== Dataset ==
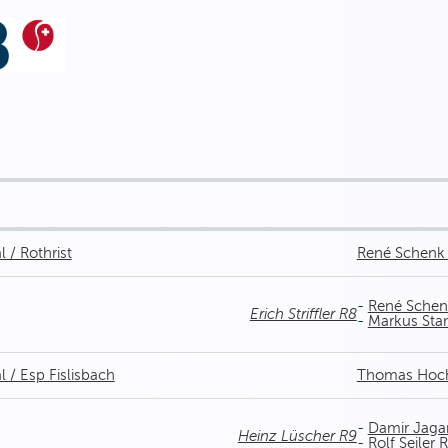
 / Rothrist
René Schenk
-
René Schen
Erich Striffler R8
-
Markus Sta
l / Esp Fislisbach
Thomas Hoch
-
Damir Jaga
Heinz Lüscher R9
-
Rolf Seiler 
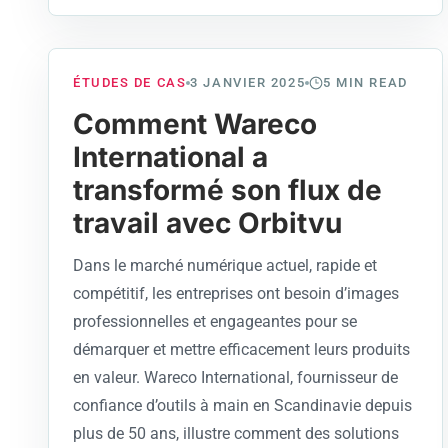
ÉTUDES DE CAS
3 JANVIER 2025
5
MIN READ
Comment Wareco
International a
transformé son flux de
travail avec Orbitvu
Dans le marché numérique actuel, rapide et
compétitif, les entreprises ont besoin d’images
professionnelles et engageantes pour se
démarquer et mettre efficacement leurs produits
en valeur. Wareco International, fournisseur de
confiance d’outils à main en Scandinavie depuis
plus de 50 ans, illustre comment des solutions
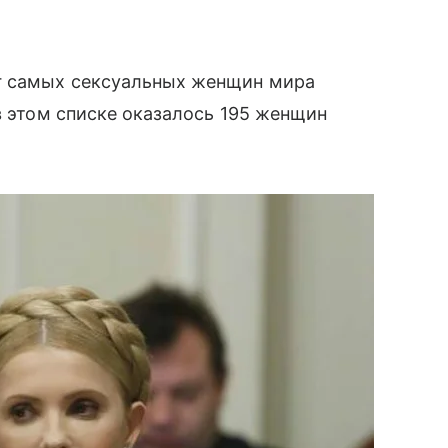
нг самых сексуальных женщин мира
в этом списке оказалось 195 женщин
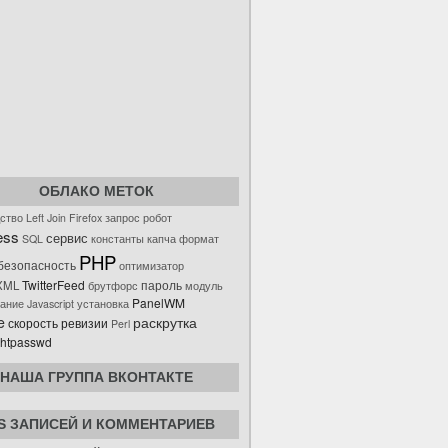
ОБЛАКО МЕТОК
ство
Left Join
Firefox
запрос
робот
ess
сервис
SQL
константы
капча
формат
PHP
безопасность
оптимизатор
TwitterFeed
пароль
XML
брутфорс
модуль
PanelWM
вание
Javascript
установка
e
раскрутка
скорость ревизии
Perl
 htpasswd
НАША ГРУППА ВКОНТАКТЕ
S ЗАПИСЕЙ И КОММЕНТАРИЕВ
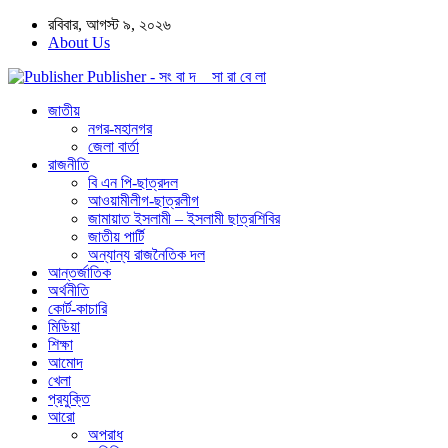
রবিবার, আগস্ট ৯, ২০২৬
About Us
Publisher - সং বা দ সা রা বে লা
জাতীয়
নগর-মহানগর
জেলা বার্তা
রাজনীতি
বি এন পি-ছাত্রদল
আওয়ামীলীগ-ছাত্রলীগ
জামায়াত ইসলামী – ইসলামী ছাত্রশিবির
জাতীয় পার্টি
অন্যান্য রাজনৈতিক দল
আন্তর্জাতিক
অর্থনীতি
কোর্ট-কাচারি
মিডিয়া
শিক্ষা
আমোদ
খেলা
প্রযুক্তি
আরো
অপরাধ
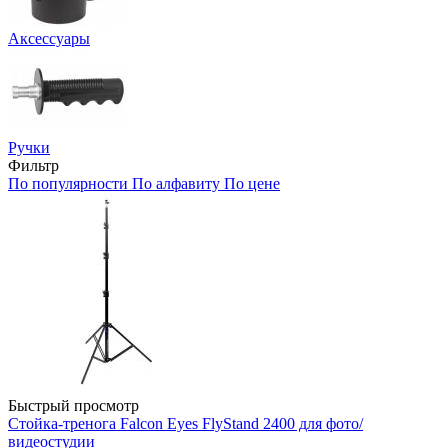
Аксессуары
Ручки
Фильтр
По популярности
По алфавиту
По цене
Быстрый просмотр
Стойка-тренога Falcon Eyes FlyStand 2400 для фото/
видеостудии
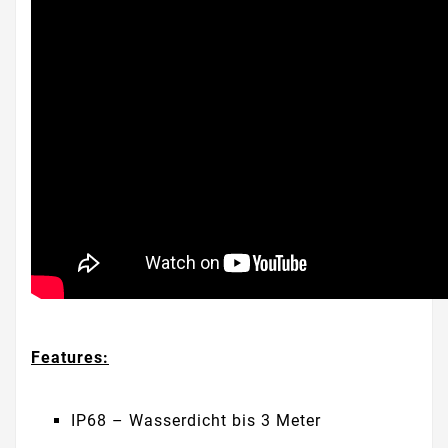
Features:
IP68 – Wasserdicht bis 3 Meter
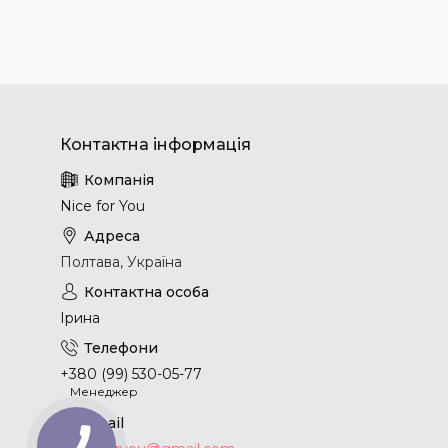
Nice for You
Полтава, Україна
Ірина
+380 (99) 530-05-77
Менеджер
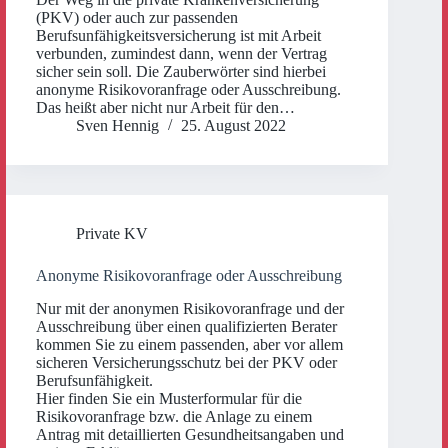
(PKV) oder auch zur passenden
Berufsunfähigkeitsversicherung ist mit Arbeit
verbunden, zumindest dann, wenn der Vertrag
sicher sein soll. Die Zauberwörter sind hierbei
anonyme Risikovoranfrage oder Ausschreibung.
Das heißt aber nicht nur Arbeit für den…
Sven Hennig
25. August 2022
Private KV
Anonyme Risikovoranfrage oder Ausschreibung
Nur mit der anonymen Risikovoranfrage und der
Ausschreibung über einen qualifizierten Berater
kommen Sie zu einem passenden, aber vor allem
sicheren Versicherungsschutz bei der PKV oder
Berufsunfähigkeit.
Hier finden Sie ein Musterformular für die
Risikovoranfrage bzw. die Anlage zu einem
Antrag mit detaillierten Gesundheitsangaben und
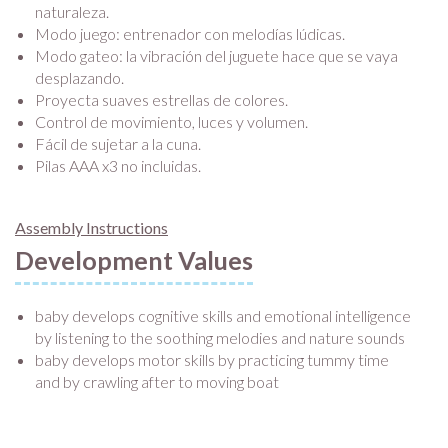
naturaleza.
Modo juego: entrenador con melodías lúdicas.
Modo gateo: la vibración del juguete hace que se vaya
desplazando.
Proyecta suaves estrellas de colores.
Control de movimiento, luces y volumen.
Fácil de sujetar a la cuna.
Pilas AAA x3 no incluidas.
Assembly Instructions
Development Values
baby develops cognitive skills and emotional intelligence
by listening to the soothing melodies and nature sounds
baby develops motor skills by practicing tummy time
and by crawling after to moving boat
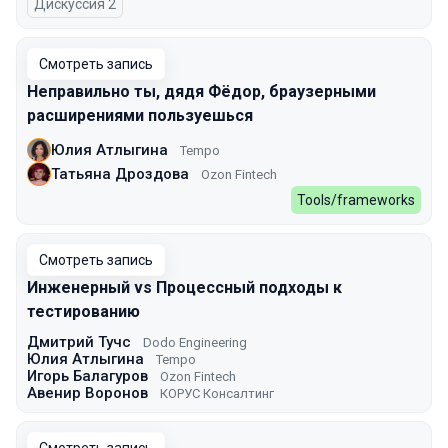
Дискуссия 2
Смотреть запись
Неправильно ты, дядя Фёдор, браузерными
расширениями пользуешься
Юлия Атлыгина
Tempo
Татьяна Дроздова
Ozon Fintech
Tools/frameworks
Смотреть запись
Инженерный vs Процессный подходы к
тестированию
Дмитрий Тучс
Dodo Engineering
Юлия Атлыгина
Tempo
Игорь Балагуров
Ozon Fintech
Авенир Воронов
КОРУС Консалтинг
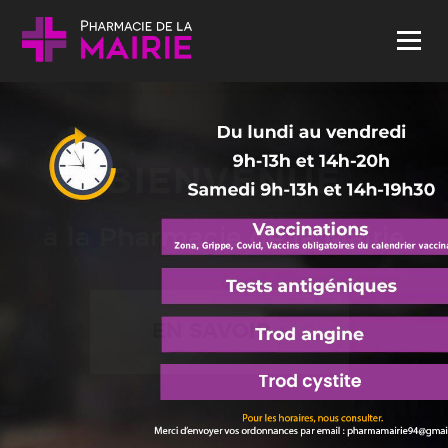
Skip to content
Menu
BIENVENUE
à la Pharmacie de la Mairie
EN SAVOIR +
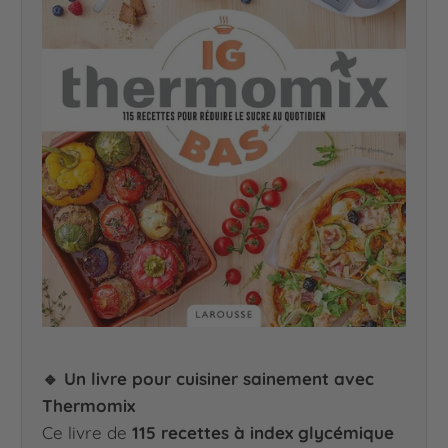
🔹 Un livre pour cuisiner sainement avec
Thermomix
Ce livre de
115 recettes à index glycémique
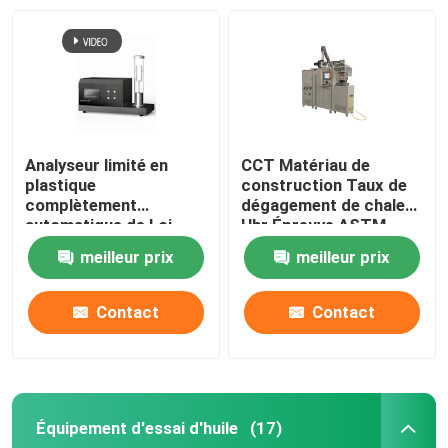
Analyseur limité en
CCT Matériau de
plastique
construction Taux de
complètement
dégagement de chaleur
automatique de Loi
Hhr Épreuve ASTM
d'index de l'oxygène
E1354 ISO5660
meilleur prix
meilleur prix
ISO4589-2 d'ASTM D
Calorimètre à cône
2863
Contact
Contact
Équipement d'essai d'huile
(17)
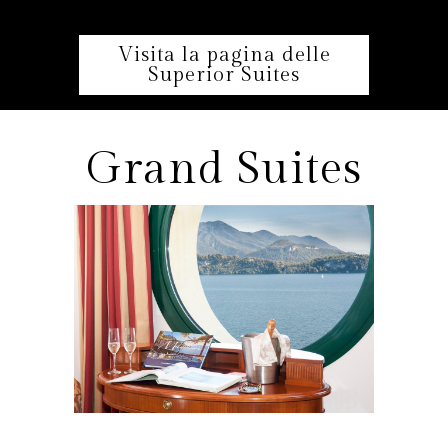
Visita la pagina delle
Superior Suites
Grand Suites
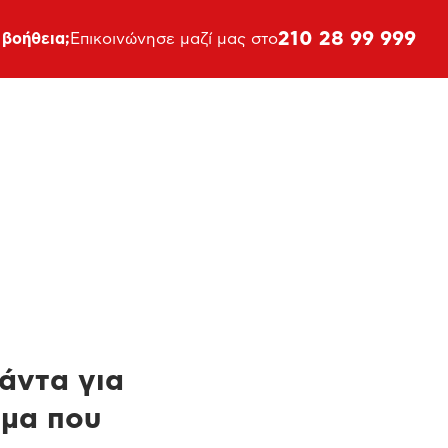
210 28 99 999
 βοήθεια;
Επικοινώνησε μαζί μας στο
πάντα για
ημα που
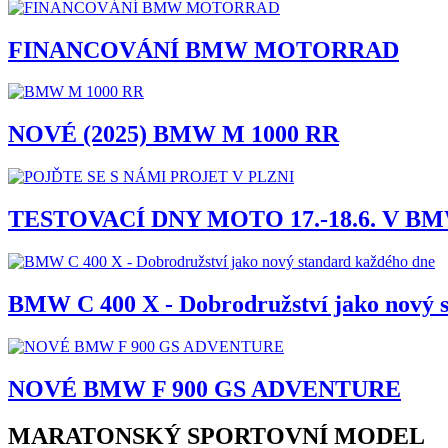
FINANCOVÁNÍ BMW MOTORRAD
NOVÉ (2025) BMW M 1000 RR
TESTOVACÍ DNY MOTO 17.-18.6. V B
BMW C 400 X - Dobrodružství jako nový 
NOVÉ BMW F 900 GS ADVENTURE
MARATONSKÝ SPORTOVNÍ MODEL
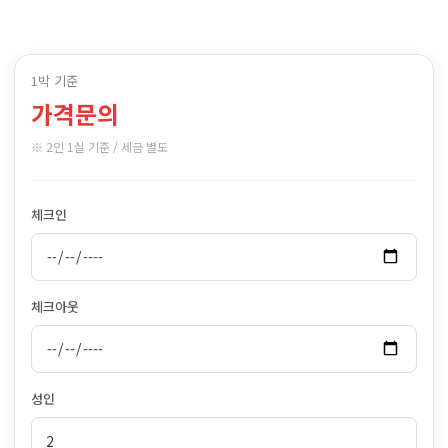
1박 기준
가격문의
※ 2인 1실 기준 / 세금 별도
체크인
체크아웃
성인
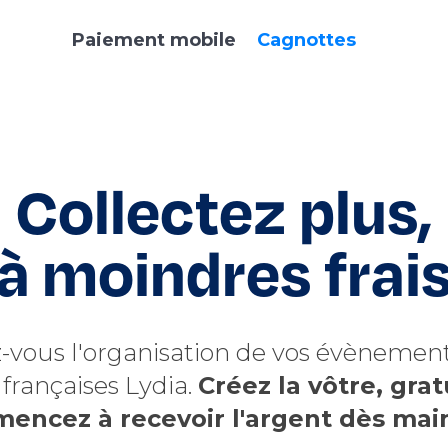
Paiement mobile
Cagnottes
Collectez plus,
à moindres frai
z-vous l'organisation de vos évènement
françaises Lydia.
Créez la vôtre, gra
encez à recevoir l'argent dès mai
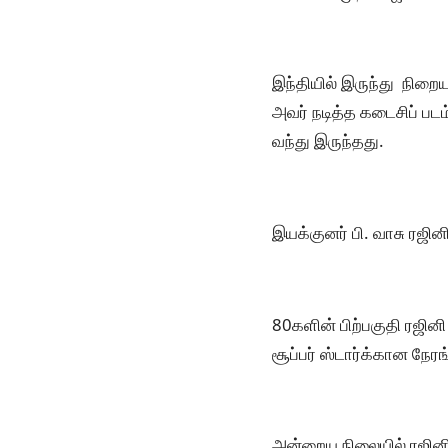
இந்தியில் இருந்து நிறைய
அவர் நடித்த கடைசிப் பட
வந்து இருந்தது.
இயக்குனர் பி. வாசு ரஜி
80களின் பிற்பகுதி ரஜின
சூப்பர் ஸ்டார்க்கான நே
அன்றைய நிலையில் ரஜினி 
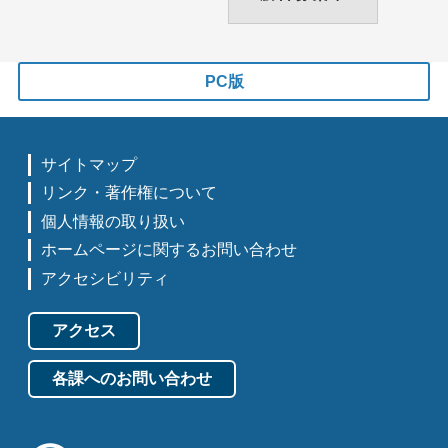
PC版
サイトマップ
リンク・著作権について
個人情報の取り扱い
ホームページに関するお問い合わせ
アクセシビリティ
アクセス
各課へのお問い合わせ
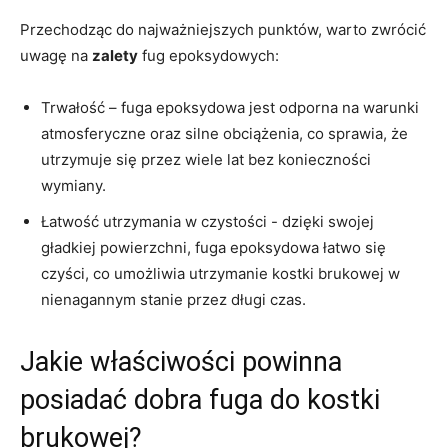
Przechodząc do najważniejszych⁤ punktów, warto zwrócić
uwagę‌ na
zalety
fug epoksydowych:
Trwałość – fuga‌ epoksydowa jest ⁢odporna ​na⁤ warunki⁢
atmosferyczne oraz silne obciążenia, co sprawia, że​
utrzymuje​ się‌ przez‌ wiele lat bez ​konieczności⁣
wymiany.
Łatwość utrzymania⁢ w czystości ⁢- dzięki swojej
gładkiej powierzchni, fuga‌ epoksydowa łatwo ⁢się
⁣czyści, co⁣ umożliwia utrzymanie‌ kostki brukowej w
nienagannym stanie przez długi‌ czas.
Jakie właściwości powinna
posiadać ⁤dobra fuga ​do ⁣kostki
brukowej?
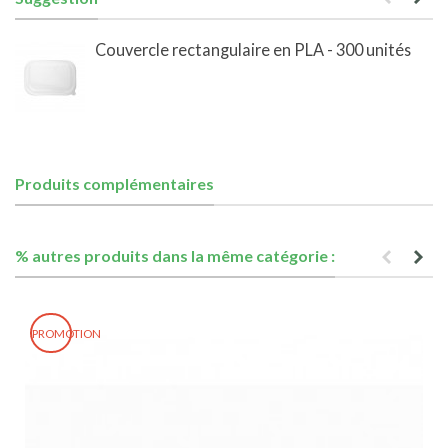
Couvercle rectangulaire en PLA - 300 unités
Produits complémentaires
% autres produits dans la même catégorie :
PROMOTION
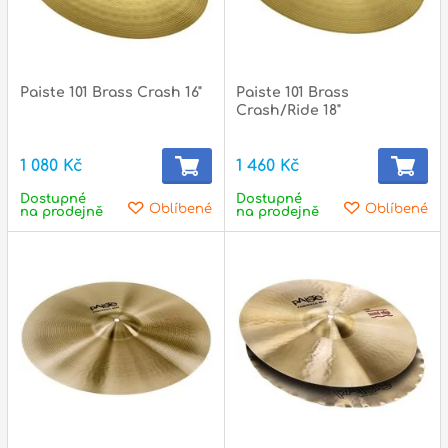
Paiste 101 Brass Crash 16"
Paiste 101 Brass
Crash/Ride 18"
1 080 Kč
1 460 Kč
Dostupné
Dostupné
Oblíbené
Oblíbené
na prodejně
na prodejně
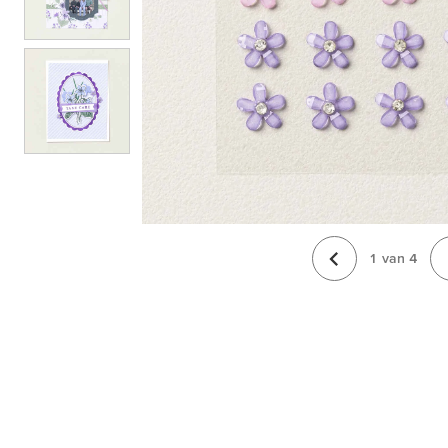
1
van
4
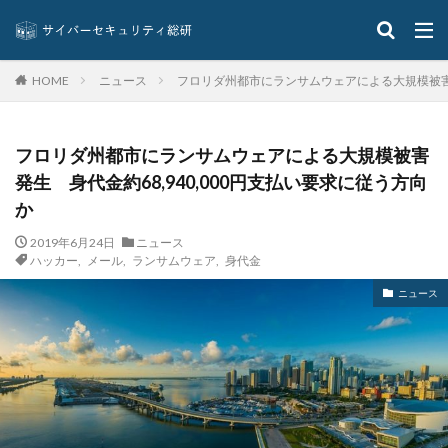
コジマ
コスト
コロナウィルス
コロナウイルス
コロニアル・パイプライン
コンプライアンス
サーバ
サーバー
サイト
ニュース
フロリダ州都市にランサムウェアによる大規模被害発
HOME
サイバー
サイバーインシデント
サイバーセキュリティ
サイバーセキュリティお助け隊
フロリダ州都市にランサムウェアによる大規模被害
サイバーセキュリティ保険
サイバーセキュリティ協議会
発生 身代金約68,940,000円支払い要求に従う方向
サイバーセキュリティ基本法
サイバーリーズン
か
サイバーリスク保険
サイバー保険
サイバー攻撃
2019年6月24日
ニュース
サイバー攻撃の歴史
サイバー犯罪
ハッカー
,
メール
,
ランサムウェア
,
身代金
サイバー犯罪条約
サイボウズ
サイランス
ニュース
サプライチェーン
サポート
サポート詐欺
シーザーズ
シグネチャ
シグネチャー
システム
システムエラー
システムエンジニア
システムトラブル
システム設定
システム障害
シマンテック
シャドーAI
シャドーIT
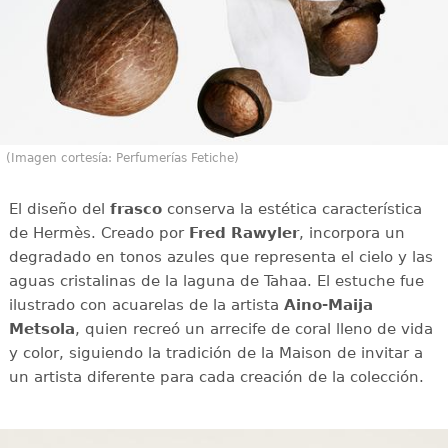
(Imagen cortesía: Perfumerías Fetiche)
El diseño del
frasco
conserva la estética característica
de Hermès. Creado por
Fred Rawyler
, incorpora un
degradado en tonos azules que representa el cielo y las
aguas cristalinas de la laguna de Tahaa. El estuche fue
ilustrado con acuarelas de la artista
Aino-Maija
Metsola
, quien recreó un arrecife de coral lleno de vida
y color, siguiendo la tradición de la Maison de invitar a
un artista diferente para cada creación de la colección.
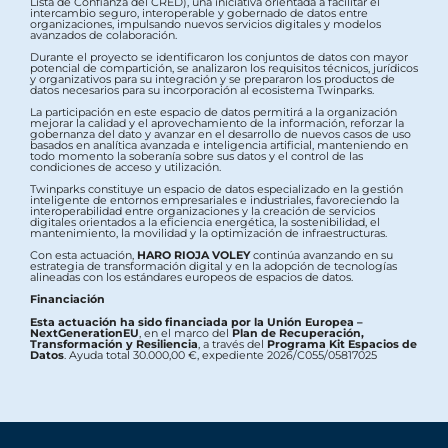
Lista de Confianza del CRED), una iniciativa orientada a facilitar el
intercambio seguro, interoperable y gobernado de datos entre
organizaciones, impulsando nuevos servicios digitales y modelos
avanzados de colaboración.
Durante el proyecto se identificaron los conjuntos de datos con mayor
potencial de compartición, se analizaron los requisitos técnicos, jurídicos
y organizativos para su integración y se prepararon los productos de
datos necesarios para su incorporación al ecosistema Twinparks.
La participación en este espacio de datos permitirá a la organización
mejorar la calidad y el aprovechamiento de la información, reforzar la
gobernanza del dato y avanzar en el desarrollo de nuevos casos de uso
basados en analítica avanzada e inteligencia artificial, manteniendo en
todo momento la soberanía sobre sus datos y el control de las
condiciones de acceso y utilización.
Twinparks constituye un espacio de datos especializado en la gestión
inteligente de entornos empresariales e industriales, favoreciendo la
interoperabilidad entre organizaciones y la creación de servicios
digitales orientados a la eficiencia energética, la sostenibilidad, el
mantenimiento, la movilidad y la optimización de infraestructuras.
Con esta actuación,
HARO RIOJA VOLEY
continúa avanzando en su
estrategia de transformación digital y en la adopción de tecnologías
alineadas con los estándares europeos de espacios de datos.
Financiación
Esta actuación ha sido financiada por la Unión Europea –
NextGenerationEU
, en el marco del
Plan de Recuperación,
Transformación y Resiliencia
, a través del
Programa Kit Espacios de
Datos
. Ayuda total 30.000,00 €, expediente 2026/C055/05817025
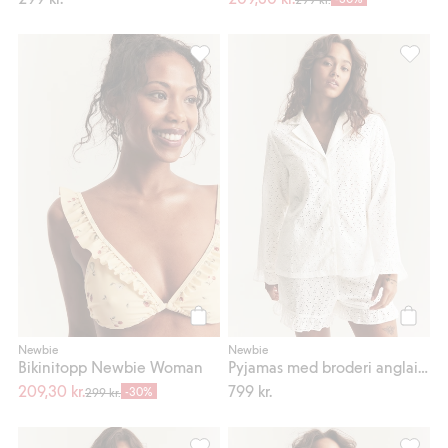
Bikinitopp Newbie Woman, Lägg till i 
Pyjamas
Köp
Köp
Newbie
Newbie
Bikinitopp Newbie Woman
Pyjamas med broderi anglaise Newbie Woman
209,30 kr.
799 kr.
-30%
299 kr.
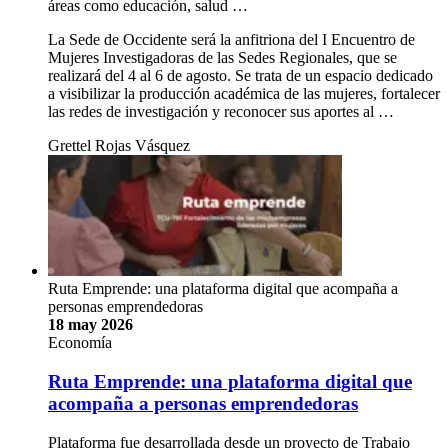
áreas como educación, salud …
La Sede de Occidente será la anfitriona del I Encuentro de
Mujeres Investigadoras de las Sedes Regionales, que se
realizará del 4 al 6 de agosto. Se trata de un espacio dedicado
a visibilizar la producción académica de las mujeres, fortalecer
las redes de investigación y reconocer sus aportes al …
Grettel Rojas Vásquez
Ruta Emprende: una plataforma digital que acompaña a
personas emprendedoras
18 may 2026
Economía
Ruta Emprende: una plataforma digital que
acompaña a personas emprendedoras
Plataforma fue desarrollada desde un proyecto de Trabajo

== Work instruction ==
Transcribe, word for word, only the material from its opening line through the line containing "professionnelles et engageantes pour se", both ends included, and omit the pictures.

== Response ==
 / Rothrist
René Schenk
-
René Schen
Erich Striffler R8
-
Markus Sta
l / Esp Fislisbach
Thomas Hoch
-
Damir Jaga
Heinz Lüscher R9
-
Rolf Seiler 
ÉTUDES DE CAS
3 JANVIER 2025
5
MIN READ
Comment Wareco
International a
transformé son flux de
travail avec Orbitvu
Dans le marché numérique actuel, rapide et
compétitif, les entreprises ont besoin d’images
professionnelles et engageantes pour se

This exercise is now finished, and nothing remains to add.